Sven Schönfelder: Our focus has been on medical diagnostics to date. In particular, we have gained experience with transcutaneous measurement of blood parameters, such as with an FDA-approved bilirubin measuring device for early detection of jaundice in newborns without blood sampling. Blood gas measurements or conventional In-Vitro Diagnostics (IVD) also represent central application areas of our technology. Some of our customers, for example, realize lab-on-a-chip systems on postage stamp-sized chips, in which our products represent the optical sensor technology. These products are capable of detecting and quantifying extremely difficult-to-detect biomarkers. They were used, for example, during the coronavirus pandemic.
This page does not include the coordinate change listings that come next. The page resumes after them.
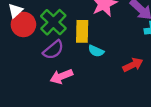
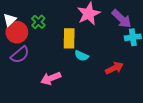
green cross: (53, 22) -> (38, 22), moved, size x0.6
purple semicircle: (53, 50) -> (20, 55), moved

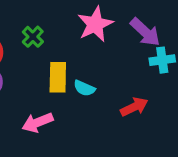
green cross: (38, 22) -> (33, 37), moved
yellow rectangle: (69, 38) -> (58, 77), moved

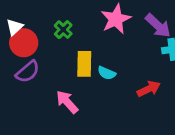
pink arrow: (38, 122) -> (67, 102), turned 70

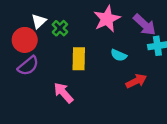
white triangle: (14, 27) -> (39, 21), moved
cyan semicircle: (107, 73) -> (119, 55), moved

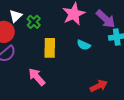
red arrow: (136, 81) -> (99, 86), moved

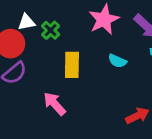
white triangle: (16, 16) -> (27, 22), turned 32

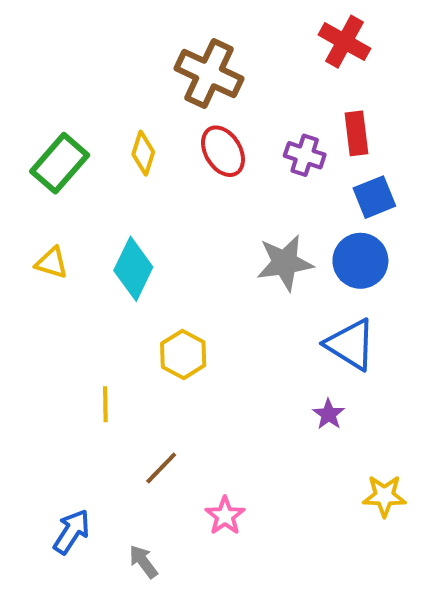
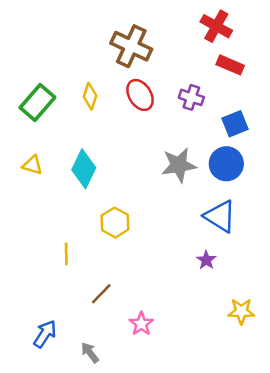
red rectangle: (356, 133) -> (230, 65), moved, turned -60

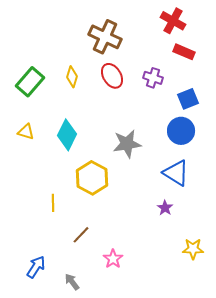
gray star: (179, 165) -> (127, 144), moved
yellow hexagon: (115, 223) -> (92, 178), size x1.4

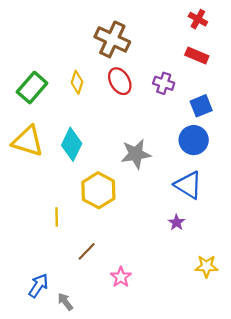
red cross: (173, 21) -> (198, 19), moved, size x0.7
yellow triangle: (26, 132) -> (28, 141), size x1.8
gray arrow: (72, 282) -> (65, 302), moved

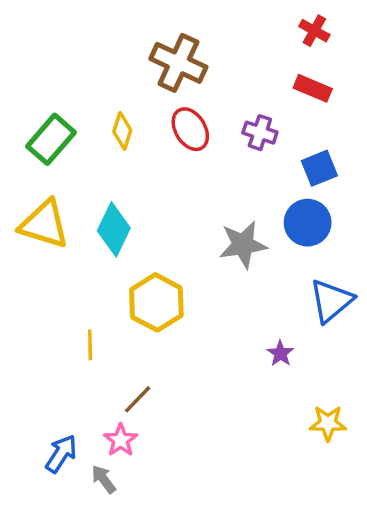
gray star: (136, 154) -> (243, 245), moved
blue triangle: (188, 185) -> (331, 301), moved, turned 48
pink star: (121, 277) -> (121, 440), moved

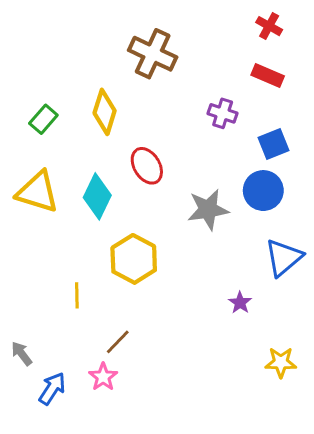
red ellipse: (190, 129) -> (147, 166), moved
yellow diamond: (122, 131) -> (105, 112), size x1.4
green rectangle: (51, 139) -> (43, 119), size x0.7
gray arrow: (104, 479) -> (22, 354), moved

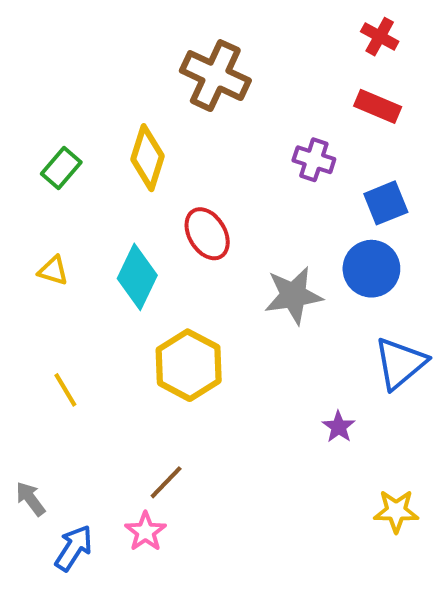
yellow triangle: (38, 192) -> (53, 271), size x0.5
yellow line: (77, 295) -> (65, 390), moved, turned -30

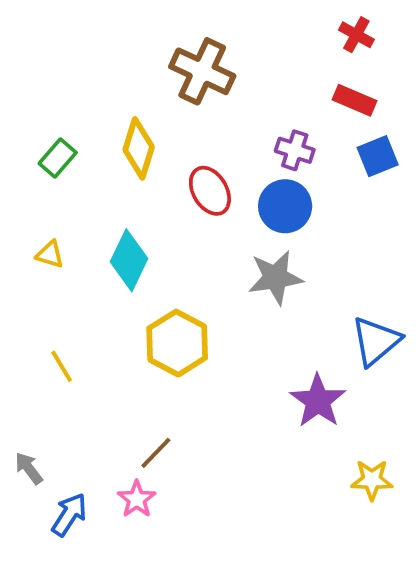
blue square: (386, 203) -> (378, 156), moved
red ellipse: (207, 234) -> (210, 191), moved
blue circle: (371, 269) -> (285, 206), moved
purple star: (339, 427) -> (318, 401), size x1.8

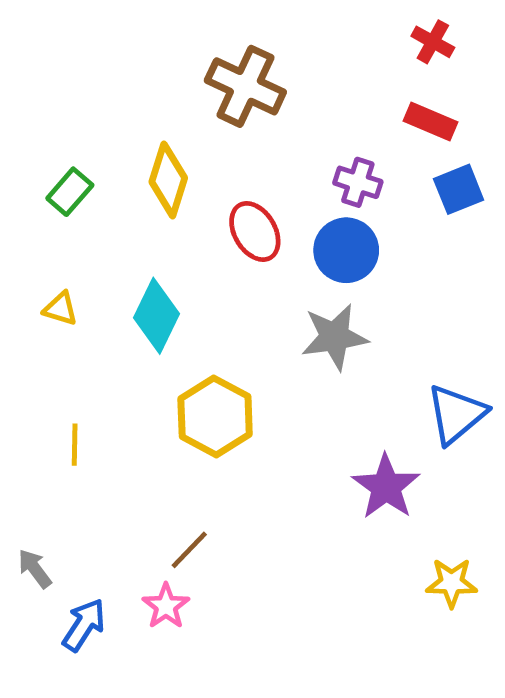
yellow line: (62, 366) -> (75, 445), turned 32

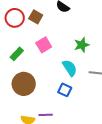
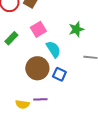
cyan semicircle: (70, 68) -> (53, 49), moved
brown circle: (24, 84) -> (37, 68), moved

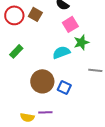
pink square: (38, 29) -> (70, 24), moved
cyan semicircle: (53, 49) -> (61, 52), moved, turned -78

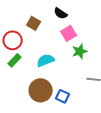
red circle: (14, 15) -> (13, 40), moved
cyan semicircle: (61, 52) -> (46, 60), moved

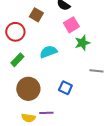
green rectangle: (15, 60) -> (17, 60), moved
brown circle: (41, 90) -> (28, 89), moved

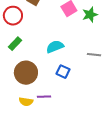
green star: (82, 43) -> (90, 15), moved
cyan semicircle: (48, 52) -> (55, 47), moved

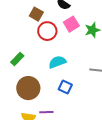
red circle: (13, 16) -> (47, 31), moved

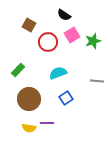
brown square: (36, 14) -> (29, 25), moved
blue square: (65, 87) -> (66, 98), turned 32

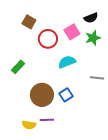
black semicircle: (64, 15) -> (91, 18), moved, turned -56
cyan semicircle: (58, 73) -> (67, 62), moved
brown circle: (29, 99) -> (42, 95), moved

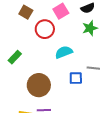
pink square: (72, 32) -> (61, 11), moved
blue square: (66, 95) -> (76, 78), moved, turned 32

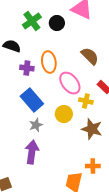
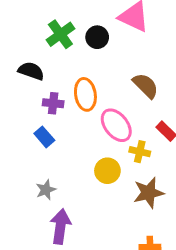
blue rectangle: (32, 100) -> (44, 137), moved, size x0.6
gray star: (36, 125) -> (46, 190), moved
brown star: (92, 129) -> (149, 193), turned -30

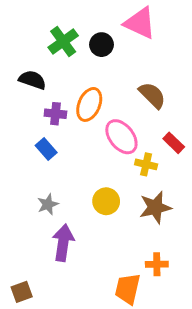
orange ellipse: (85, 94) -> (89, 104), turned 32
yellow circle: (107, 171) -> (106, 201), moved

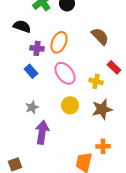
pink ellipse: (121, 137) -> (65, 73), moved

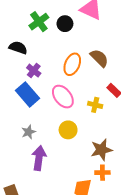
orange ellipse: (59, 42) -> (72, 64), moved
purple cross: (37, 48) -> (34, 71), turned 32
blue rectangle: (31, 71) -> (27, 94), size x1.6
brown star: (102, 109) -> (101, 150), moved

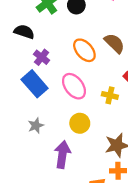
orange ellipse: (72, 64) -> (84, 50), turned -65
purple arrow: (39, 158) -> (62, 155), moved

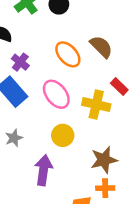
yellow cross: (110, 95) -> (96, 105), size x1.5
Wirtschaftsforum: Are there also applications beyond the medical field?
Sven Schönfelder: We have been growing beyond the typical laboratory environment for some time and are getting involved, for example, in the food and agricultural machinery sectors, where our spectrometers are used on combine harvesters. There, they sit on the pipe through which the threshed crop is blown into the tank, and determine 'on the fly' various parameters including moisture, protein, and starch content. In combination with GPS data, this provides farmers with a clear picture of the most productive areas on their fields, besides the economic value of their product. This application segment clearly shows the robustness of our spectrometers. They can withstand stressful situations day in and day out and always deliver reliable measurement data. But important applications also exist in the meat and sausage processing industries and in the restaurant environment, such as determining the ripening times of fruits and vegetables or assessing how long ago the fish served at the sushi bar was caught.
Wirtschaftsforum: What do you see as the next central development steps for INSION?
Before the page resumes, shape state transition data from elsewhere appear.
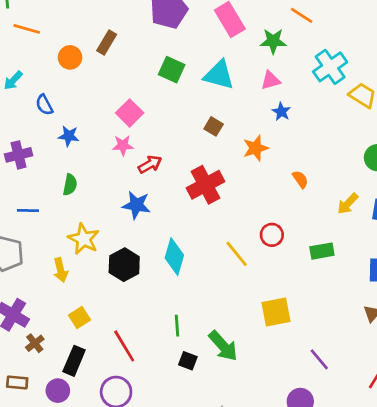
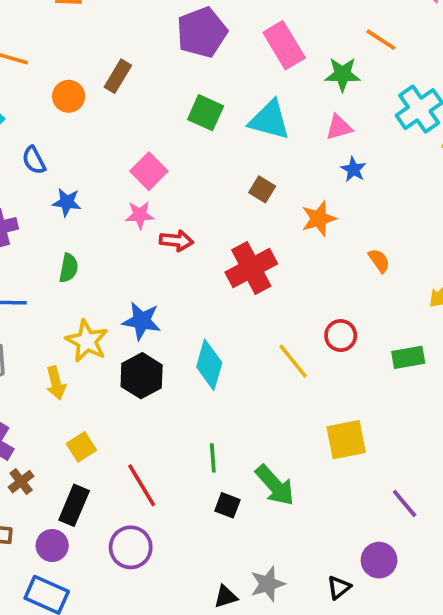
red arrow: (150, 164) -> (176, 241), turned 35
blue star: (136, 205) -> (142, 321), moved

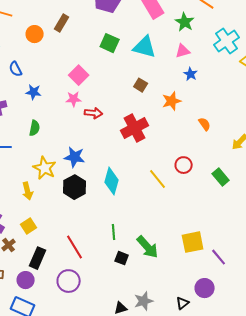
green star: (342, 74) -> (185, 22), turned 30
green rectangle: (408, 357) -> (221, 177), turned 60
yellow square: (346, 440) -> (193, 242), moved
yellow square: (81, 447) -> (29, 226), moved

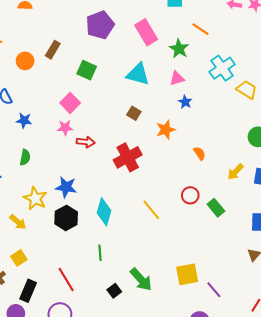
green square: (110, 43) -> (87, 70), moved
red circle: (184, 165) -> (190, 195), moved
yellow arrow: (28, 191) -> (18, 222), turned -36
green line: (114, 232) -> (100, 253), moved
black square: (122, 258) -> (114, 291), turned 32

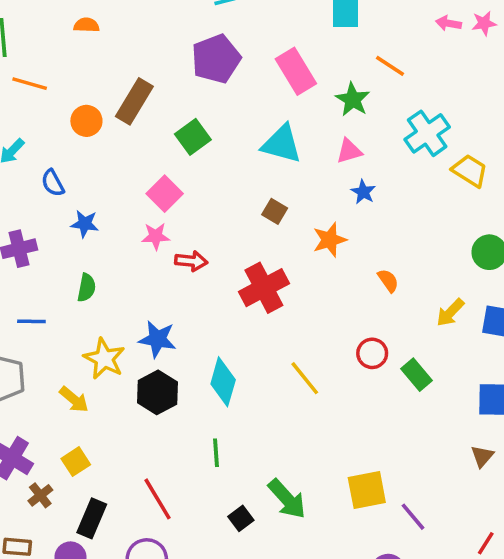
brown rectangle: (53, 50) -> (134, 101), size x1.4
green square: (87, 70) -> (193, 137), turned 30

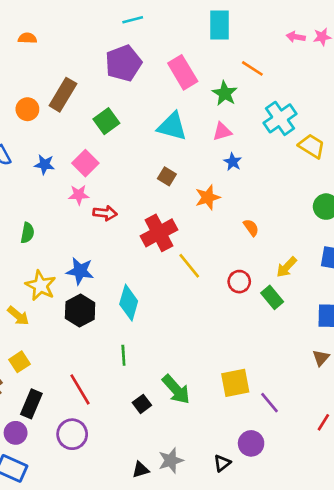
blue star: (85, 224) -> (45, 164), moved
yellow arrow: (450, 313) -> (287, 267), moved
yellow line: (305, 378) -> (189, 266), moved

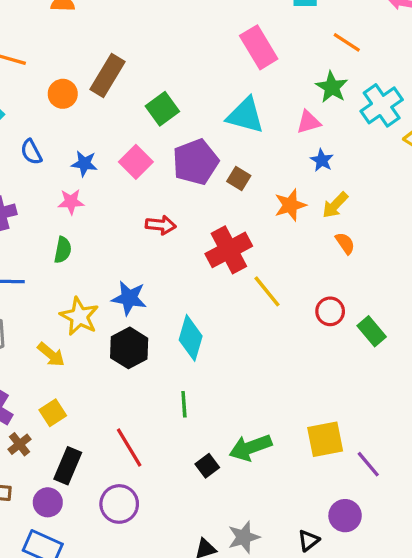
purple pentagon: (123, 63) -> (196, 162), moved
green star: (225, 93) -> (332, 87), moved
pink star: (79, 195) -> (71, 202), moved
yellow arrow: (287, 267) -> (335, 205), moved
green arrow: (176, 389) -> (250, 448), turned 112

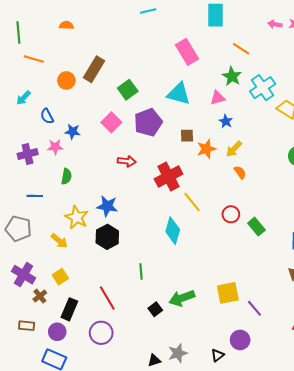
blue star: (84, 164) -> (73, 132), moved
brown square: (239, 178) -> (187, 136), moved, turned -32
pink star: (71, 202) -> (55, 147), moved
cyan diamond: (191, 338) -> (173, 231), moved

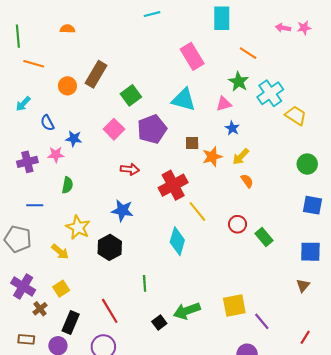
blue star: (107, 206) -> (122, 210), moved

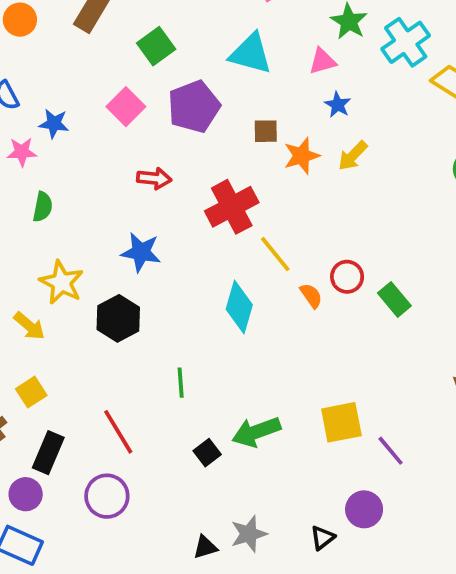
orange circle: (67, 86) -> (20, 20), moved
orange semicircle: (247, 181) -> (311, 296), moved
Sven Schönfelder: The technological development that we have experienced in our segment over the last 30 years has certainly been breathtaking. In the 1990s, initial high-quality VGA cameras came with price tags of 20,000 USD; today, modules of this quality are available for just 2 USD. The same applies to material analytics: Where system prices stood at 100,000 EUR in the past, today we can produce with cost blocks of just a few hundred euros - with even larger quantities than our current production capacity of about 100,000 units per year, maybe even cheaper in the future.
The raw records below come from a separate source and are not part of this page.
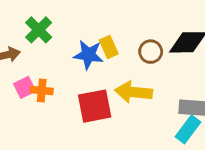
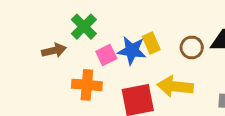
pink square: (25, 87) -> (106, 55), moved
orange cross: (42, 90) -> (87, 85), size x1.4

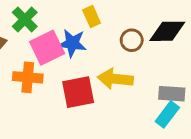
yellow rectangle: (151, 43) -> (92, 16), moved
pink square: (106, 55) -> (47, 48), size x1.6

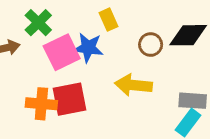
orange cross: (28, 77) -> (41, 104), moved
red square: (78, 92) -> (69, 99), moved

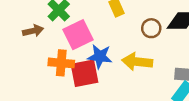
blue star: (88, 48) -> (100, 57), moved
orange cross: (41, 104) -> (61, 63), moved

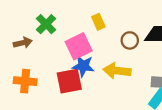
pink square: (78, 35) -> (79, 46), moved
orange cross: (61, 63) -> (25, 81), moved

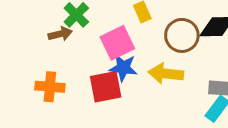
brown circle: (130, 40) -> (182, 35), size x1.5
brown arrow: (23, 43) -> (60, 34), moved

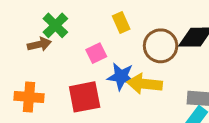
pink square: (117, 43) -> (96, 53), size x0.6
blue star: (123, 68) -> (121, 77), moved

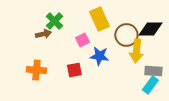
yellow rectangle: (121, 22) -> (99, 19), size x1.6
yellow arrow: (144, 84) -> (136, 51), moved, turned -90
red square: (85, 97) -> (74, 70), size x0.7

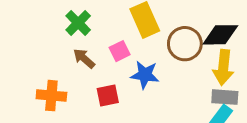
brown arrow: (43, 34) -> (84, 58), moved, turned -126
yellow arrow: (136, 51) -> (223, 67), moved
An important technological development step for the coming years is to make our products smarter: Today we still primarily deliver physically traceable spectral sensors, whose outputs are converted into analytical results by our OEM customers. In the future, however, we want to shift the interface to the customer further to our side with intelligent systems and tap into ‘handheld’ applications that are still dependent on laboratory analytics. By using multiplex detection and Lab-on-a-Chip technologies, we want to make spectroscopy as an analytical technique accessible to even broader user groups. Ideally, it would then be sufficient if our customer’s staff could train the respective sensor with some samples; subsequently, it would handle the assignment and quantification automatically. From our perspective, spectroscopy is also likely to closely integrate with imaging technology. Not least for this reason, INSION moved to the campus of camera manufacturer IDS a few years ago. We are currently working on promising pre-projects to merge image and material information into one product. We expect this to open up further growth potential.